Marijuana Can Trigger Schizophrenia
James Watson is an American molecular biologist best known for his discovery of the structure of DNA with Francis Crick in 1953. He was born in Chicago in 1928 and attended the University of Chicago for his undergraduate degree in zoology. While pursuing his Ph.D at Indiana University, Watson became interested in molecular biology, which led him to the University of Cambridge's Cavendish Laboratory for postdoctoral research. There he met Crick, the two recognized a common interest in discovering the structure of DNA. Watson, Crick, and another researcher Maurice Wilkins would later share the 1962 Nobel Prize in Physiology or Medicine for their work in this field.

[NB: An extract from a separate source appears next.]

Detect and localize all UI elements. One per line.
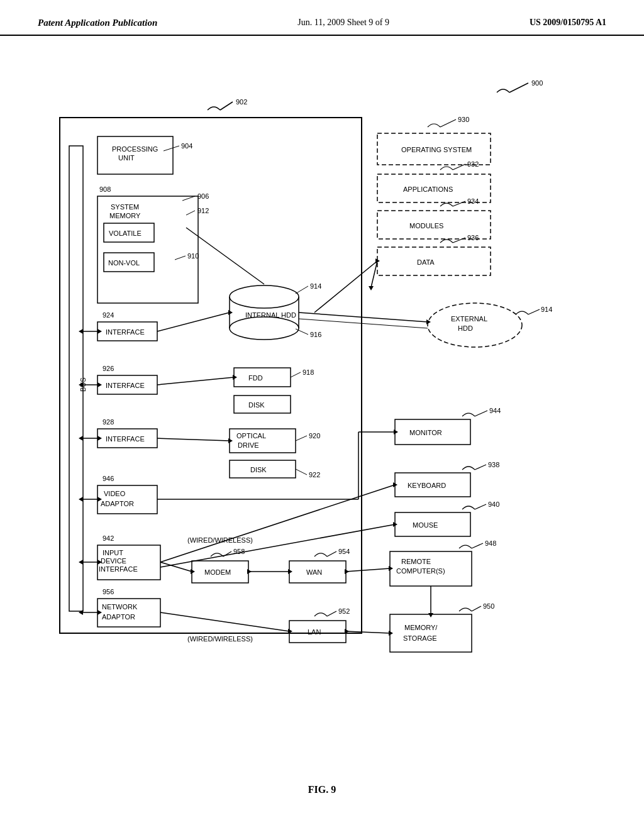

In 1956, Watson became a junior member of Harvard University's Biological Laboratories, where he quickly advanced to the position of full professor. Then in 1968 he became director of Cold Spring Harbor Laboratory (CSHL) on Long Island, New York, where he shifted his research emphasis to the study of cancer. Between 1988 and 1992, Watson was also associated with the National Institutes of Health, spearheading the Human Genome Project. In 2007 he became the second person, after molecular biologist Craig Venter, to have his entire genome sequenced. Watson remained involved with CSHL, as president and later as chancellor, until 2007, when he retired following a controversy over comments he made claiming blacks are less intelligent than whites.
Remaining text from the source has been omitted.